ECLI:NL:OGEAC:2021:188

Gerecht in eerste aanleg van Curaçao

Datum uitspraak
1 november 2021
Publicatiedatum
4 november 2021
Zaaknummer
CUR201902114
Instantie
Gerecht in eerste aanleg van Curaçao
Type
Uitspraak
Rechtsgebied
Civiel recht
Procedures
  • Eerste aanleg - enkelvoudig
Rechters
Vindplaatsen
  • Rechtspraak.nl
AI samenvatting door LexboostAutomatisch gegenereerd

Afgebroken onderhandelingen over een nieuw verzekeringsproduct tussen Aska Levensverzekering N.V. en United Telecommunication Services N.V.

In deze zaak, die voor het Gerecht in eerste aanleg van Curaçao is behandeld, heeft Aska Levensverzekering N.V. (hierna: Aska) een vordering ingesteld tegen United Telecommunication Services N.V. (hierna: UTS) naar aanleiding van afgebroken onderhandelingen over een nieuw verzekeringsproduct. Aska stelt dat er een overeenkomst tot stand is gekomen op basis van een offerte die op 26 februari 2019 aan UTS is gestuurd, maar dat UTS deze offerte niet heeft ondertekend. Aska vordert primair een verklaring voor recht dat er een overeenkomst is, subsidiair dat het afbreken van de onderhandelingen onaanvaardbaar was en dat UTS schadevergoeding moet betalen.

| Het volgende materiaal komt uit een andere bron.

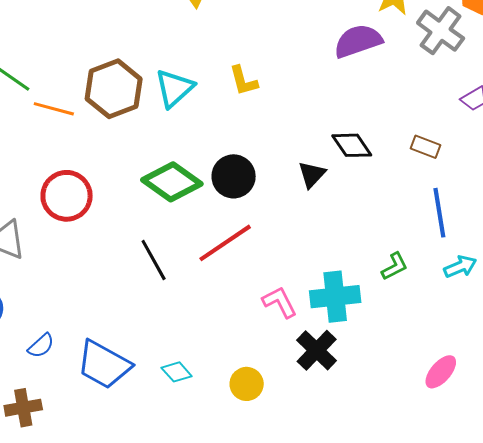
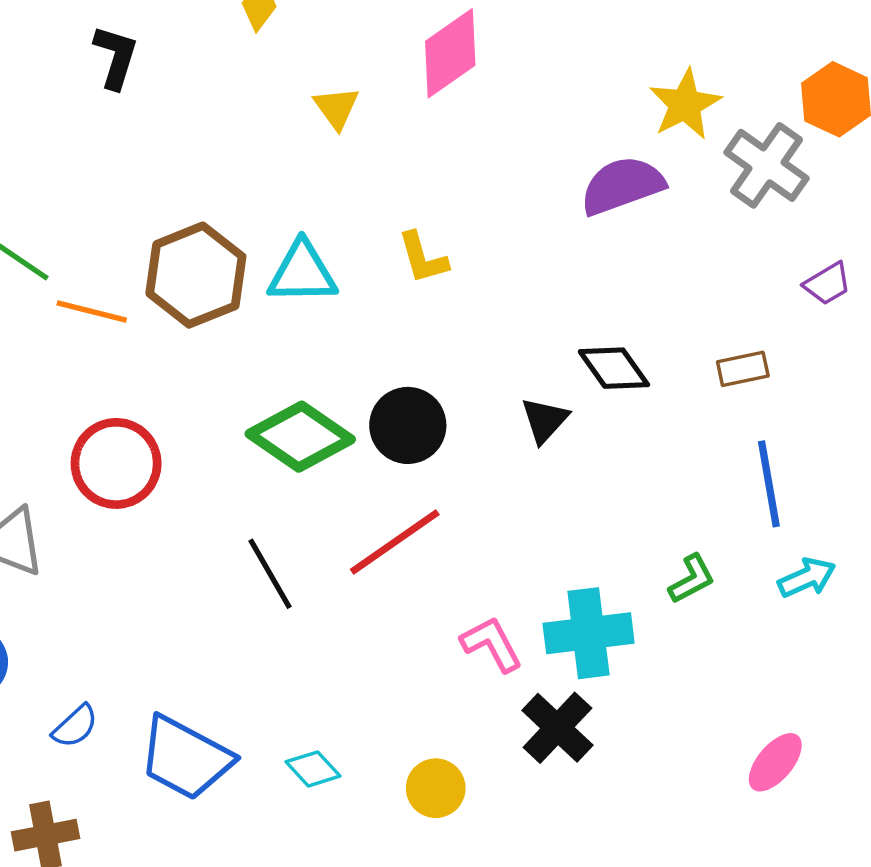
cyan triangle: (174, 88) -> (302, 273), turned 42
brown rectangle: (425, 147) -> (743, 369), turned -32

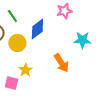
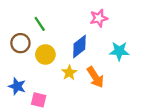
blue diamond: (37, 29) -> (79, 47), moved
yellow star: (25, 70) -> (69, 73), moved

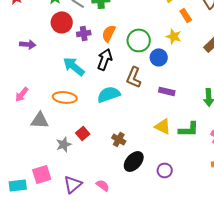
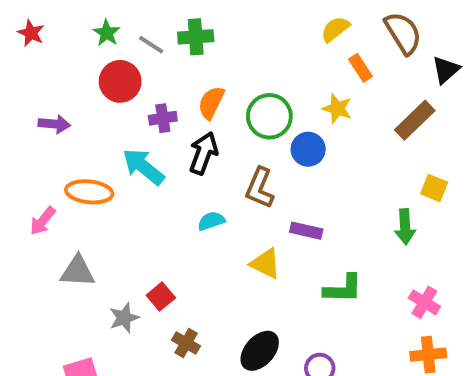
purple cross: (84, 33) -> (163, 118), moved
purple rectangle: (167, 91) -> (306, 231), moved
cyan semicircle: (109, 94) -> (211, 221), size x0.6
orange ellipse: (65, 97) -> (89, 192), moved
yellow triangle: (163, 126) -> (265, 264), moved
green L-shape: (189, 129) -> (343, 289), moved
brown cross: (119, 139) -> (186, 343), moved

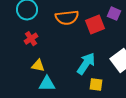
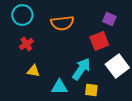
red square: (95, 25) -> (99, 41), moved
cyan triangle: (47, 84) -> (59, 87), moved

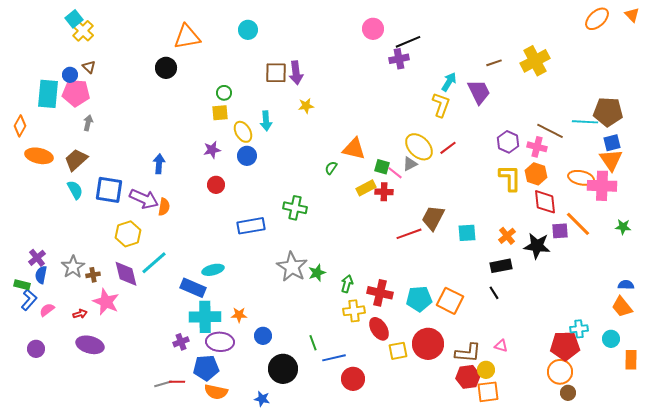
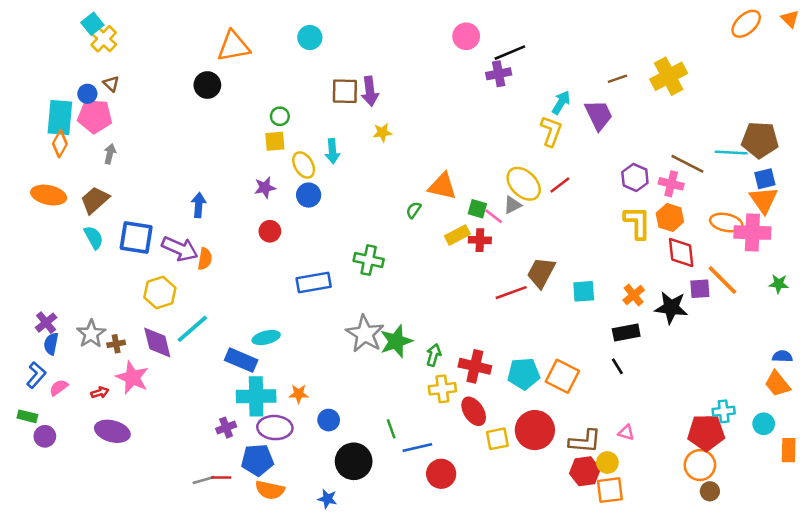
orange diamond: (20, 126) -> (60, 144), moved
green star: (317, 273) -> (396, 341), size x1.5
green rectangle: (22, 285) -> (27, 416), moved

De feiten van de zaak zijn als volgt: Aska heeft in 2017 een nieuw verzekeringsproduct ontwikkeld dat betrekking heeft op duurtetoeslagverplichtingen voor werknemers van UTS. UTS heeft in het verleden met Aska onderhandeld over de voorwaarden van dit product, maar heeft uiteindelijk gekozen voor een andere verzekeraar, Vidanova. Aska stelt dat UTS vertrouwelijke informatie over haar product aan Vidanova heeft doorgegeven, wat zou leiden tot een onrechtmatige daad van UTS. UTS heeft dit betwist en stelt dat zij niet verplicht was om een aanbestedingstraject te volgen.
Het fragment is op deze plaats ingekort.